# temu



## Massoud_Jaafari

cześć

I am new to Polish language, could someone please explain "temu" in this proverb:

kto rano wstaje, *temu* Pan Bóg daje.

dzięki


----------



## ornityna

_Temu_ is dative of _ten _'this.' In this proverb it serves as a reference to the mentioned person (who gets up early, _to this person_ God gives, literally speaking).


----------



## Massoud_Jaafari

if I search for temu in WR it says ago and nothing refers to ten but now every thing is clear to me.
Dziękuję!


----------



## zaffy

Massoud_Jaafari said:


> if I search for temu in WR it says ago and nothing refers to ten but now every thing is clear to me.
> Dziękuję!



because it is hardly used in everyday language.

You can say: "temu dałeś a temu nie?" meaning it was unfair because they both deserved ...something.


----------



## Ben Jamin

zaffy said:


> because it is hardly used in everyday language.
> 
> You can say: "temu dałeś a temu nie?" meaning it was unfair because they both deserved ...something.


No, because this is a declined form, which is not an entry in dictionaries.


----------



## jasio

Massoud_Jaafari said:


> if I search for temu in WR it says ago and nothing refers to ten but now every thing is clear to me.
> Dziękuję!


There are sources, which provide both meanings: temu - Wiktionary


----------



## gvergara

Hi,

I just came across the question _Czemu się *tak temu *przyglądasz_? Is _temu _in this case part of the set expression _like this_? I mean, could it be used in sentences such as _Don't talk to me *like that *_and _The song you want me to sing for you goes *like this*_.

Thanks in advance,

G.


----------



## Henares

”Temu” is the Dative of ”to” (“it” in English).


----------



## Henares

“Tak” can mean “like that”, “so”. In this case it means “like that”. “Nie mów tak do mnie”, “ta piosenka idzie tak:…”.


----------



## gvergara

Henares said:


> ”Temu” is the Dative of ”to” (“it” in English).





Henares said:


> “Tak” can mean “like that”, “so”. In this case it means “like that”. “Nie mów tak do mnie”, “ta piosenka idzie tak:…”.


Thank you so much, Henares.
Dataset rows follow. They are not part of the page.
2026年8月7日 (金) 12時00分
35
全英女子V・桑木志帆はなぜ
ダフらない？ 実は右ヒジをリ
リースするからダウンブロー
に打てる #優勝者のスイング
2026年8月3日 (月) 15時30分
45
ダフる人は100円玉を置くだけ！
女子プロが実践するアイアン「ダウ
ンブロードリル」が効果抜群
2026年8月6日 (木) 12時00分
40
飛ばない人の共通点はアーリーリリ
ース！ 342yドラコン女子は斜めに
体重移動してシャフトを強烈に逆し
So let me see if I have gotten this straight... In "my" sentence, _jak_ actually means _like this/that,_ and _temu_ is the (dative) object of the verb, resulting in the translation Why are you looking at this (= temu) like that (= jak)? Am I sort of on the right track?


----------



## Henares

gvergara said:


> Thank you so much, Henares. So let me see if I have gotten this straight... In "my" sentence, _jak_ tak actually means _like this/that,_ and _temu_ is the (dative) object of the verb, resulting in the translation Why are you looking at this (= temu) like that (= jak tak)? Am I sort of on the right track?


Jak Tak


----------



## gvergara

Thanks for the correction, Henares; however...


gvergara said:


> In "my" sentence, _*t*ak_ actually means _like this/that,_ and _temu_ is the (dative) object of the verb, resulting in the translation Why are you looking at this (= temu) like that (= *t*ak)? Am I sort of on the right track?


my question remains... Is the above reasoning correct?


----------



## Drakonica

- Czemu się *tak* temu** *przyglądasz?
- Why are you looking at *this like that.*
* *tak *- like that
** *temu *- this (in dative)

Yes, it's correct.

- *Tak* czarny *jak* atrament.
*- As* black *as* ink.

- Czarny *jak *atrament.
*- [As*] black *as* ink.

- *Tak *czarny!
- *Jak *czarny!
- *Jaki *czarny!
- *So *black!

- *Jak *czarny?
- *How *black?

- *Jaki *czarny?
- *Witch *black?


----------



## Henares

gvergara said:


> Thanks for the correction, Henares; however...
> 
> my question remains... Is the above reasoning correct?


Yes, it’s correct


----------